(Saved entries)
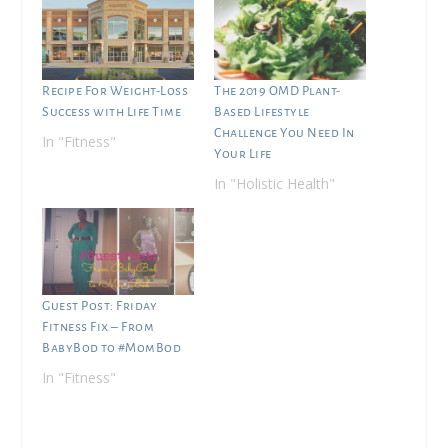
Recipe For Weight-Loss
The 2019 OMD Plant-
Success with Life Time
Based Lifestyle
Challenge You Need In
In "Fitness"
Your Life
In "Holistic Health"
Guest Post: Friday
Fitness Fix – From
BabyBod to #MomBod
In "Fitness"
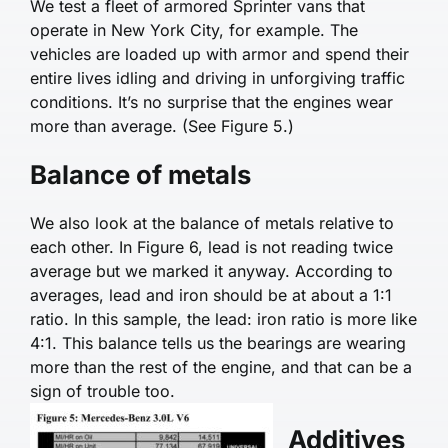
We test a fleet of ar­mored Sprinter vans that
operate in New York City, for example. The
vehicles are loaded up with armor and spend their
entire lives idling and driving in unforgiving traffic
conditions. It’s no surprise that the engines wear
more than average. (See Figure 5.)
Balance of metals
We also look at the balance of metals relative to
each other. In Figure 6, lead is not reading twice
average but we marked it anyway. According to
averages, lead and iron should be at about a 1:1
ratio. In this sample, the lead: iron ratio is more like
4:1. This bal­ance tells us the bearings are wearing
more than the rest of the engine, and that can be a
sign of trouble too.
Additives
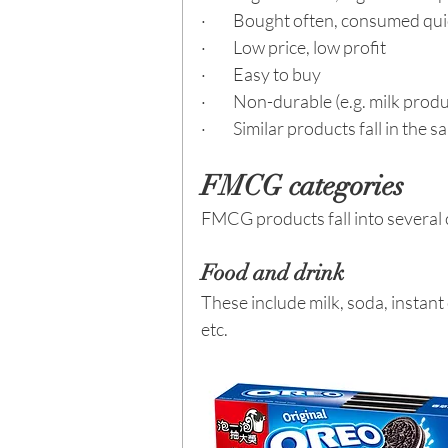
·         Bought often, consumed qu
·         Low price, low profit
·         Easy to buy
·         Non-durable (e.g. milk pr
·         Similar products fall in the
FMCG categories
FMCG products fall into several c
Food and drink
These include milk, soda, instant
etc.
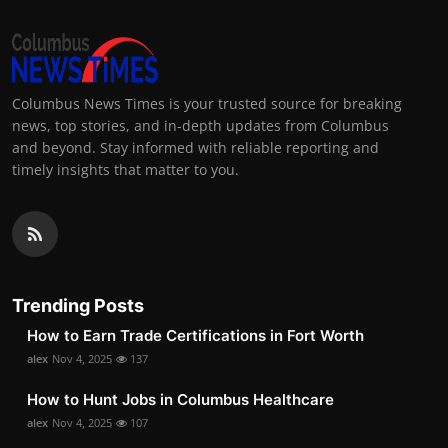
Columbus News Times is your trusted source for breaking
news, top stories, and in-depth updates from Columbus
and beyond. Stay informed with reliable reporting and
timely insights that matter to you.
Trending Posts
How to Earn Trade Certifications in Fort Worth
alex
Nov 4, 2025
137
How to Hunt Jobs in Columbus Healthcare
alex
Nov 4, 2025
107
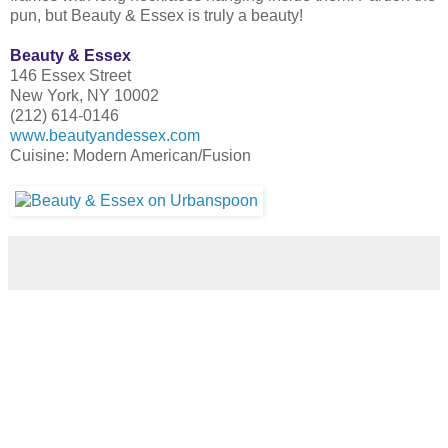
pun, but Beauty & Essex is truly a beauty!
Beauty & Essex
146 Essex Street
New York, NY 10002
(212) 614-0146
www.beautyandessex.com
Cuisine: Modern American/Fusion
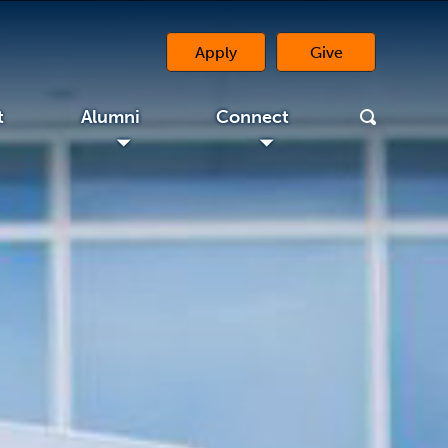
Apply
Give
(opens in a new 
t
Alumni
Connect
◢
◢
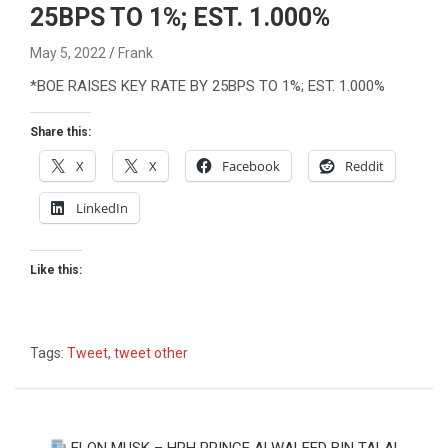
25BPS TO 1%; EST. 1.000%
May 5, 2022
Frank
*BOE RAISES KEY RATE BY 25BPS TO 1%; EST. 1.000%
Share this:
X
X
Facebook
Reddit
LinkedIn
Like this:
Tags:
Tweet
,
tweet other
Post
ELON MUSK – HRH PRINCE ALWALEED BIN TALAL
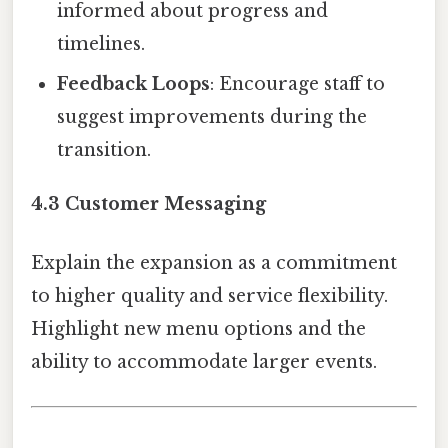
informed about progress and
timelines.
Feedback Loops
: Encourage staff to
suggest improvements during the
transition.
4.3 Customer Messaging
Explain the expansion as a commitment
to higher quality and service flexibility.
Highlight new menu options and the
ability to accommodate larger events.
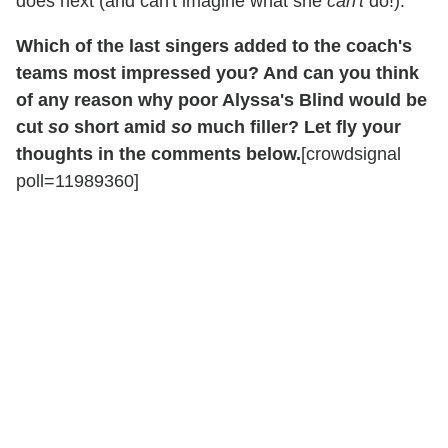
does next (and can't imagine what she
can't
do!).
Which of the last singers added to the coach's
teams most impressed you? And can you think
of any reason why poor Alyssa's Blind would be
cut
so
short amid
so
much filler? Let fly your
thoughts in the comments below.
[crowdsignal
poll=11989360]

Task brief | Among the entries above, find the line with "Challenge You Need In" and repeat exactly from there through the line with "We also look", leaving out the pictures.

Response for this exercise |
Challenge You Need In
In "Fitness"
Your Life
In "Holistic Health"
Guest Post: Friday
Fitness Fix – From
BabyBod to #MomBod
In "Fitness"
We test a fleet of ar­mored Sprinter vans that
operate in New York City, for example. The
vehicles are loaded up with armor and spend their
entire lives idling and driving in unforgiving traffic
conditions. It’s no surprise that the engines wear
more than average. (See Figure 5.)
Balance of metals
We also look at the balance of metals relative to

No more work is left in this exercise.